CARSON CITY, Nev. (AP) — Democrats and Nevada representatives for presumptive GOP presidential nominee Mitt Romney both enlisted business owners Monday, trying to paint President Barack Obama and the former Massachusetts governor as either a friend or foe of small business.
The only clear message to come out of dueling conference calls with reporters is that Nevada's small business owners are just as divided and partisan as the rest of the nation over how to jump start the nation's economy — and who is best qualified to lead that effort from the White House.
"This administration has been pushing policies that have been hostile to the creation of jobs," Lt. Gov. Brian Krolicki said in a call arranged by the Romney campaign. Krolicki is co-chairman of Romney's campaign in Nevada.
To make the point, Debbie Somers, owner of Somers Furniture in Las Vegas, said her 23-year-old company survived the economic downturn after 9-11, but now feels abandoned by Obama's policies that she said have forced her to cut her workforce to scrape by.

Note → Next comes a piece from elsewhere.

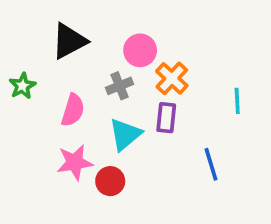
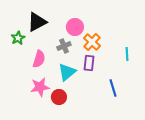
green star: (22, 86) -> (18, 38), moved

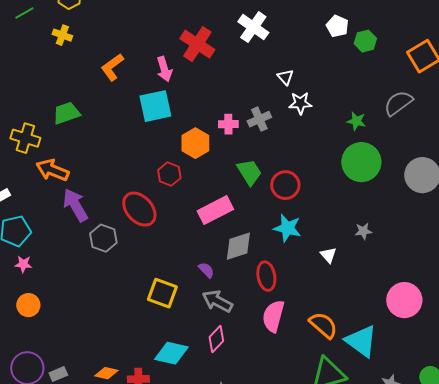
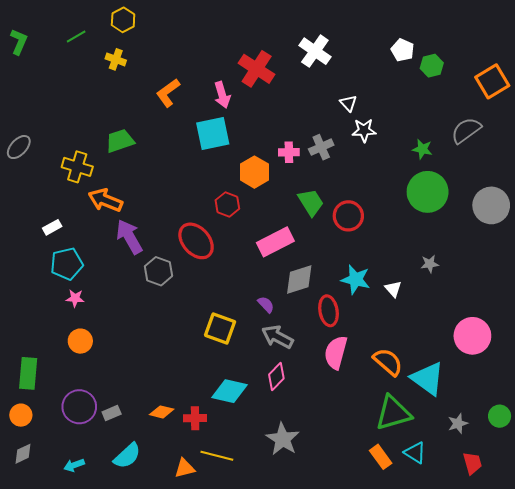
cyan star: (287, 228) -> (356, 279), moved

"I was part of the Obama campaign for small business," she said.
Somers said she now feels abandoned by the administration and blamed the president's health care law and high energy prices for stifling her business.

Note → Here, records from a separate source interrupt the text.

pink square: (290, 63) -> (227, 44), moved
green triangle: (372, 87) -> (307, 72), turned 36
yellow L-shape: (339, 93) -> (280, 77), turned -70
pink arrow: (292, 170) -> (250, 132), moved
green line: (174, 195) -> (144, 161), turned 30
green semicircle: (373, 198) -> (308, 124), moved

Somers Furniture off the Las Strip was the backdrop for a Romney campaign stop last week.
Tim Wulf, owner of Jimmy John Gourmet Sandwiches in Reno, estimated the health care law has cost him $80,000 to provide insurance for his workers.
"We need a president who's pro-business ... who's not apologetic of his success in business," Wulf said.
A few hours after the Romney campaign conference call, the state Democratic Party held one of their own, featuring two small business owners who touted Obama's economic policies and health care reforms soon to be decided by the U.S. Supreme Court.
Roberta Lange, state Democratic Party chairwoman, said Obama recognizes "that America's small businesses are the backbone of our communities and our economic security," and touted the administration's tax breaks for small businesses and access to Small Business Administration loans.
Bryce Krausman, owner of DW Bistro in Las Vegas, said a $1,000 tax credit for each new employee was "a huge incentive."
"It's put Nevada back to work but also gave us an opportunity to grow," he said, adding that the restaurant is looking to open a second location in the downtown area.
"I'm on this call to give one message," said Ron Nelsen, owner of Pioneer Overhead Doors in Las Vegas. "Nevada cannot afford Mitt Romney economics."
He said the health care law has "positively affected my business," allowing him to supply insurance coverage for his employees.
"My health care costs did not go up this year," he said, adding that he fears if the law is struck down, "we're back to square one."